Dès la préface, on connaît le dessein de Zola, à savoir suivre une famille tout au long du Second Empire : « j’analyserai à la fois la somme de volonté de chacun des membres et la poussée générale de l’ensemble ». L’objectif est de montrer de façon scientifique que l’hérédité a « sa pesanteur ». Emile Zola devient avec ce projet l’incarnation du courant littéraire naturaliste.
Tout commence avec Adélaïde Fouque dans la ville provençale fictive de Plassans. De son mari Rougon, elle donne naissance à un fils légitime, Pierre. De son terrible amant Macquart, naissent Ursule (qui donne ensuite naissance aux Mouret) et Antoine. La folie d’une mère engendre deux courants dans la famille : les Rougon, des êtres cupides et avides de pouvoir et les Macquart, marqués du sceau de la violence, de l’alcoolisme mais aussi de la folie.
Vient le 2 décembre 1851 avec le coup d’Etat de Louis Napoléon Bonaparte mettant la Deuxième République à l’agonie. Dans la campagne de Plassans et des villes alentours, des insurgés prennent les armes souvent de fortune pour lutter contre ce coup d’Etat. Silvère Mouret, dix-sept ans, et sa petite amie Miette suivent le mouvement, poussés par l’idéalisme que leur jeune âge renforce. A contrario, chez les Rougon, tout est bon pour suivre le mouvement bonapartiste et réussir enfin à asseoir une fortune et surtout une légitimité sociale.

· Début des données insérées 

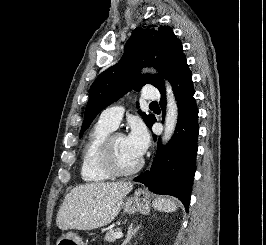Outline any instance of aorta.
<instances>
[{
	"instance_id": "762f6f07",
	"label": "aorta",
	"mask_w": 266,
	"mask_h": 245,
	"mask_svg": "<svg viewBox=\"0 0 266 245\" xmlns=\"http://www.w3.org/2000/svg\"><path fill=\"white\" fill-rule=\"evenodd\" d=\"M165 88H166L167 106H166L164 133L162 137L164 145H166V143L170 141L171 137H173L178 120V106L176 98L174 96V92L172 90V86L170 82H168V80H165Z\"/></svg>"
}]
</instances>
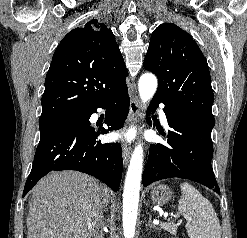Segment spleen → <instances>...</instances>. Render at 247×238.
<instances>
[{"label":"spleen","instance_id":"3e777b00","mask_svg":"<svg viewBox=\"0 0 247 238\" xmlns=\"http://www.w3.org/2000/svg\"><path fill=\"white\" fill-rule=\"evenodd\" d=\"M179 213L186 219L190 238H221V226L217 214L208 199L191 184L180 185Z\"/></svg>","mask_w":247,"mask_h":238}]
</instances>
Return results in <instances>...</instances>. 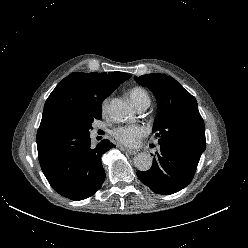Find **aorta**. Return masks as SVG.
I'll return each instance as SVG.
<instances>
[{
	"instance_id": "obj_1",
	"label": "aorta",
	"mask_w": 248,
	"mask_h": 248,
	"mask_svg": "<svg viewBox=\"0 0 248 248\" xmlns=\"http://www.w3.org/2000/svg\"><path fill=\"white\" fill-rule=\"evenodd\" d=\"M109 114L116 122H125L134 115L133 108L124 100L115 98L110 102ZM134 166L139 171H148L152 166V157L150 154L141 152L134 157Z\"/></svg>"
}]
</instances>
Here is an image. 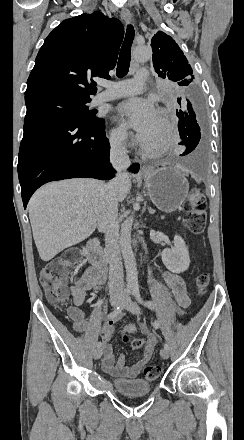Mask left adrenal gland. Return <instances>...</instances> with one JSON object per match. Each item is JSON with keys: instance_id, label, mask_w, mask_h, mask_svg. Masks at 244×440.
Instances as JSON below:
<instances>
[{"instance_id": "a2214340", "label": "left adrenal gland", "mask_w": 244, "mask_h": 440, "mask_svg": "<svg viewBox=\"0 0 244 440\" xmlns=\"http://www.w3.org/2000/svg\"><path fill=\"white\" fill-rule=\"evenodd\" d=\"M149 214H152V210H151V208H149Z\"/></svg>"}]
</instances>
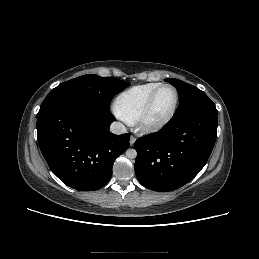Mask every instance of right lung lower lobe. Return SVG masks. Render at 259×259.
<instances>
[{
  "instance_id": "right-lung-lower-lobe-1",
  "label": "right lung lower lobe",
  "mask_w": 259,
  "mask_h": 259,
  "mask_svg": "<svg viewBox=\"0 0 259 259\" xmlns=\"http://www.w3.org/2000/svg\"><path fill=\"white\" fill-rule=\"evenodd\" d=\"M109 109L79 100L54 103L37 114V138L51 171L80 191L105 186L115 159L129 147V134L115 135Z\"/></svg>"
}]
</instances>
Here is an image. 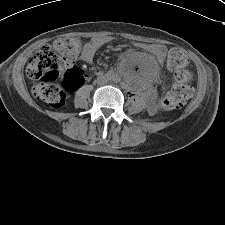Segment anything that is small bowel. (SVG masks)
I'll use <instances>...</instances> for the list:
<instances>
[{"label": "small bowel", "mask_w": 225, "mask_h": 225, "mask_svg": "<svg viewBox=\"0 0 225 225\" xmlns=\"http://www.w3.org/2000/svg\"><path fill=\"white\" fill-rule=\"evenodd\" d=\"M109 41L108 37H95L86 42L82 48L81 60L84 63L91 64L98 49ZM146 49L150 51L161 63L166 56V47L160 44L147 45Z\"/></svg>", "instance_id": "obj_1"}]
</instances>
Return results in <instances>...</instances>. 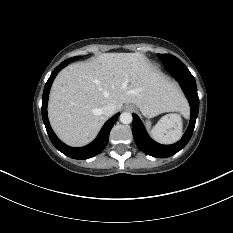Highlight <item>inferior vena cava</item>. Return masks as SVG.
<instances>
[{
  "label": "inferior vena cava",
  "instance_id": "602c4592",
  "mask_svg": "<svg viewBox=\"0 0 233 233\" xmlns=\"http://www.w3.org/2000/svg\"><path fill=\"white\" fill-rule=\"evenodd\" d=\"M116 112V107L114 104H108L102 108V113L109 117L112 116Z\"/></svg>",
  "mask_w": 233,
  "mask_h": 233
}]
</instances>
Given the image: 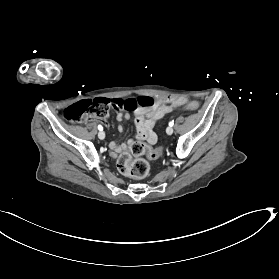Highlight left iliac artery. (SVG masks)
Listing matches in <instances>:
<instances>
[{"label":"left iliac artery","mask_w":279,"mask_h":279,"mask_svg":"<svg viewBox=\"0 0 279 279\" xmlns=\"http://www.w3.org/2000/svg\"><path fill=\"white\" fill-rule=\"evenodd\" d=\"M173 125H174V121H170L169 126H173Z\"/></svg>","instance_id":"left-iliac-artery-1"}]
</instances>
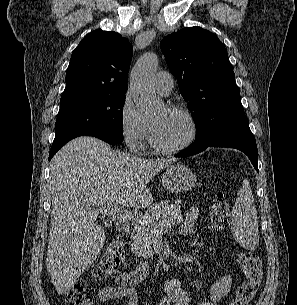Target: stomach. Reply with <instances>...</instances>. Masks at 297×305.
<instances>
[{"label":"stomach","mask_w":297,"mask_h":305,"mask_svg":"<svg viewBox=\"0 0 297 305\" xmlns=\"http://www.w3.org/2000/svg\"><path fill=\"white\" fill-rule=\"evenodd\" d=\"M163 186L170 192H186L197 184L195 174L182 164L169 166L162 176Z\"/></svg>","instance_id":"0dacf381"}]
</instances>
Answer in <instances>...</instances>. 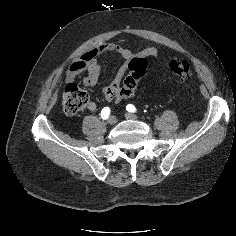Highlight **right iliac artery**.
Listing matches in <instances>:
<instances>
[{
    "label": "right iliac artery",
    "mask_w": 236,
    "mask_h": 236,
    "mask_svg": "<svg viewBox=\"0 0 236 236\" xmlns=\"http://www.w3.org/2000/svg\"><path fill=\"white\" fill-rule=\"evenodd\" d=\"M110 115V108L109 107H104L101 111V118L102 119H107Z\"/></svg>",
    "instance_id": "82829eb1"
}]
</instances>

Outre l’aspect héréditaire, Emile Zola utilise ce premier tome pour glorifier la République et jeter les premières pierres d’une critique contre le Second Empire qui a chuté au moment de la rédaction du livre. Durant toute son œuvre, il dresse « le tableau d’un règne mort, d’une étrange époque de folie et de honte ».
Silvère et Miette, décrits comme bons et purs, sont l’incarnation d’une République sacrifiée à la fleur de l’âge. Miette, avec sa pelisse à capuche et son drapeau tenu fermement de ses petites mains, est une sorte de Liberté guidant le peuple des insurgés. Le parti-pris politique n’est en rien caché. Pour autant, chaque personnage est intéressant à suivre. Mon « préféré » est Félicité Rougon, la femme de Pierre. Ce dernier tente de l’éloigner des choses politiques mais c’est elle qui porte à bout de bras sa famille et lui permet de gravir les échelons. Elle est d’une audace, d’une cupidité et d’une assurance incroyables. Elle calcule tout et a souvent un coup d’avance. C’est vraiment un beau personnage même si ses valeurs sont affreuses.
Zola flirte sans cesse avec la caricature et le manichéisme sans pour autant plonger complètement dedans. Quelques personnages semblent à part, comme le Docteur Pascal, l’un des fils de Pierre, qui va avec les insurgés pour les soigner. La description de Silvère et Miette est parfois un peu trop romantique. J’ai pour autant trouvé toutes les scènes au puits assez belles. Ce qui peut sauver les quelques moments de faiblesse, c’est le style de Zola. Comme dans d’autres tomes, j’ai bien aimé cette alternance de lyrisme, de mordant, d’ironie. Il nous embarque avec lui et ne nous lâche pas.
Je vais donc poursuivre mes lectures ou relectures des Rougon-Macquart dans l’ordre chronologique de parution.